** TASK ITEM **
Filter the data below, keeping only lines that contain "domena".

** MATERIAL TO PROCESS **
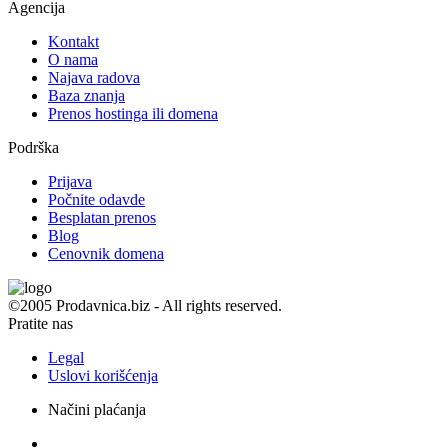
Agencija
Kontakt
O nama
Najava radova
Baza znanja
Prenos hostinga ili domena
Podrška
Prijava
Počnite odavde
Besplatan prenos
Blog
Cenovnik domena
©2005 Prodavnica.biz - All rights reserved.
Pratite nas
Legal
Uslovi korišćenja
Načini plaćanja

** RESULT **
Prenos hostinga ili domena
Cenovnik domena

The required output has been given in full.